Jesse agrees to the plan, even though he’s terrified. Wired up, he leaves Hank’s security van and makes his way toward a public bench where Walt is waiting for him. He sees a suspicious looking man standing nearby and is convinced that this is his assassin. To Hank’s dismay, Jesse goes to a pay phone and calls Walt, telling him, “Nice try, asshole.” He tells Walt that he’s coming for him now. Hank is furious; his plan has completely fallen apart. Jesse tells Hank there is a better way.
The episode ends with a resigned Walt calling Todd, telling him that he has another job for him and his uncle.
At the halfway mark of the show’s final run, tensions are higher now than ever. The lines of good and bad are blurring even more, as Hank starts to think that the only way he’ll win is by subverting the rules. Bad things are on the horizon.
I figured that Jesse would eventually join Hank in his efforts to bring Walt to justice. How this came about was unexpected, though. At least to me. Hank’s timing couldn’t have been more perfect, with Jesse being as angry and vulnerable as we’ve ever seen him.

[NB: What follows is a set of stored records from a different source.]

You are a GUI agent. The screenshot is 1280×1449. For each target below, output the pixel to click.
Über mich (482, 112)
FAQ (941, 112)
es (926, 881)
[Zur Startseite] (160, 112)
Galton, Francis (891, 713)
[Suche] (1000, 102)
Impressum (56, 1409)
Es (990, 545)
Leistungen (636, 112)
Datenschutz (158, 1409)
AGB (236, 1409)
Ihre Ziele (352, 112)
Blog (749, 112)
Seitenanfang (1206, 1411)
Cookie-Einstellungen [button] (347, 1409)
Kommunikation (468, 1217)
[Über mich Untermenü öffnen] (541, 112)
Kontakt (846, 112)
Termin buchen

Walt tells so many lies that even when he’s telling the truth, it sounds like an elaborate fiction. He’s apparently trying to stay loyal to Jesse, but his efforts are being thwarted at every turn. And Jesse’s unreceptive, to say the least.

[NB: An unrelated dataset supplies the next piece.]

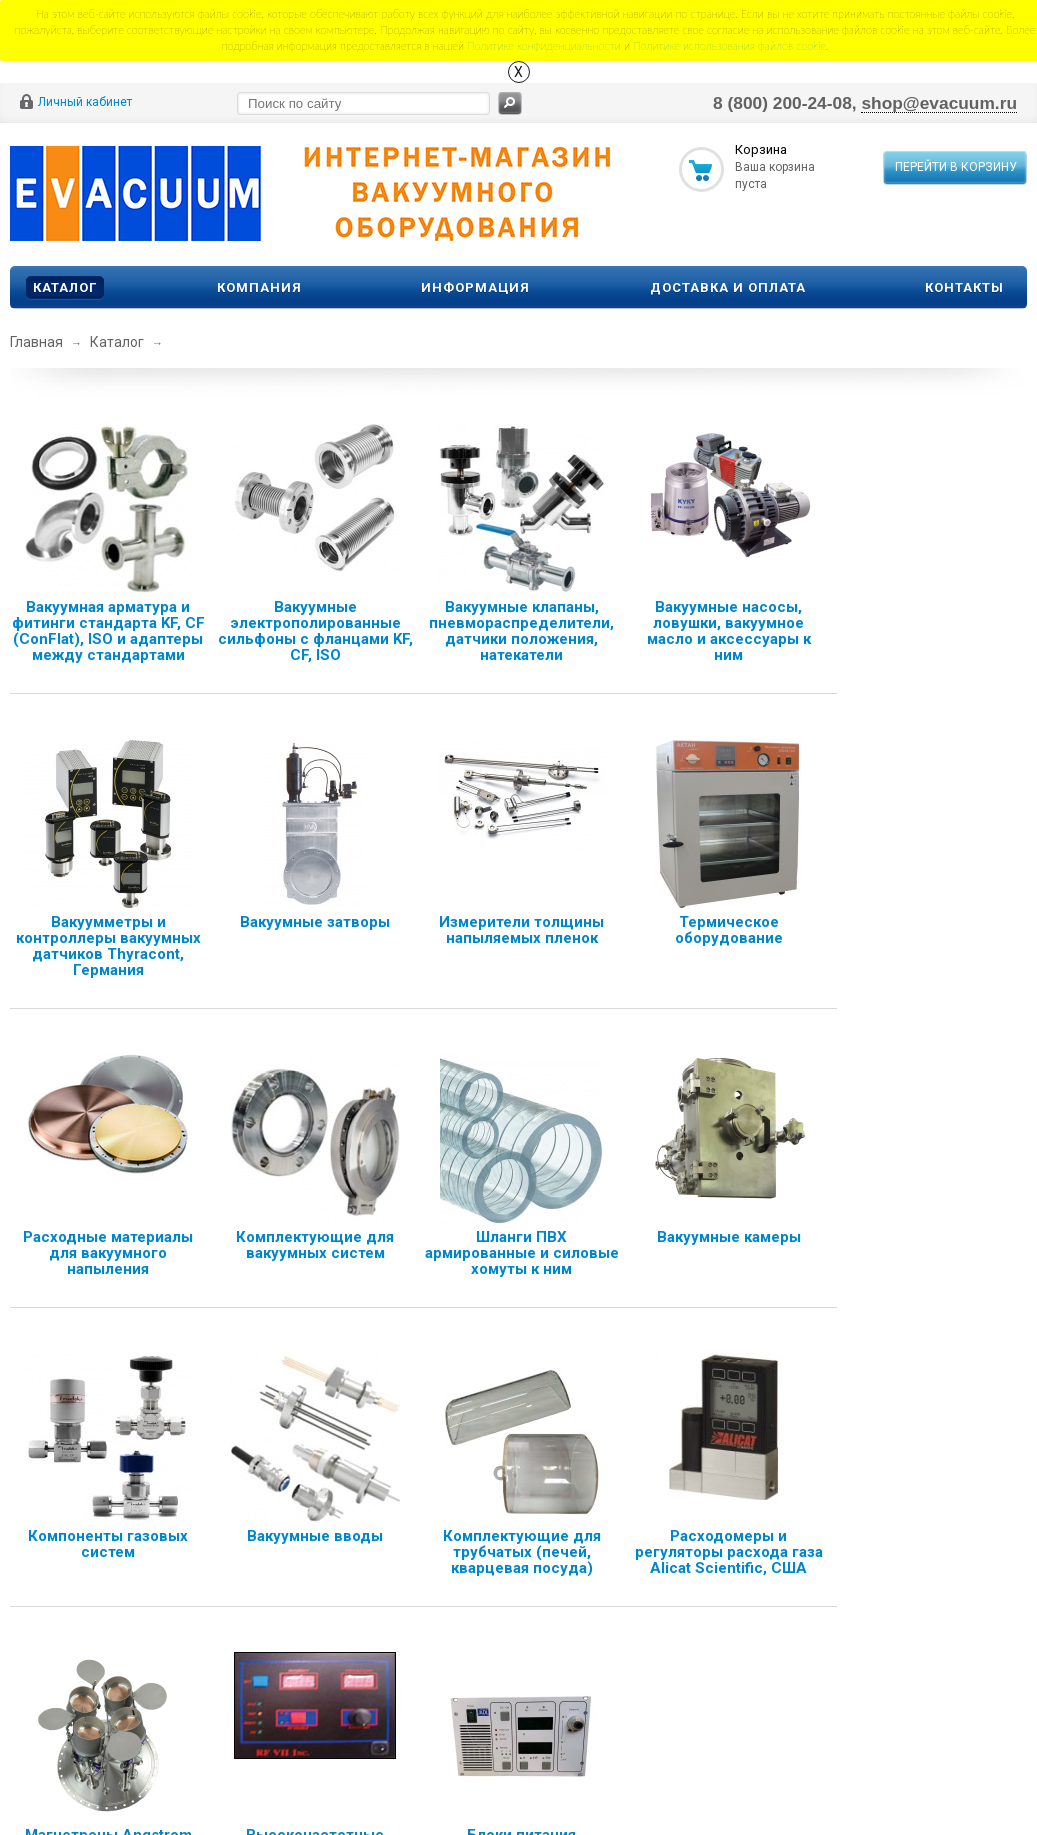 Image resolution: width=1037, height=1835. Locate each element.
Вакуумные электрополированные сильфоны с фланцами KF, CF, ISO (315, 631)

What was the deal with Junior suggesting that Walt’s cancer played a role in his getting doused with gasoline? It was a strange suggestion that I found even less believable than Walt’s story.
More importantly, when did everyone get so comfortable with killing? Hank’s willingness to forfeit Jesse’s life by using him as bait undermines the respect and admiration we’ve built up for him all these years. And while I don’t exactly respect or admire Skyler, her jumping on the Kill Jesse Bandwagon is a bit much, as well.
Certain narrative leaps like these are distractingly silly and defy credulity. That’s how I see it, anyway. It’s a great season so far, but the writers are really asking a lot.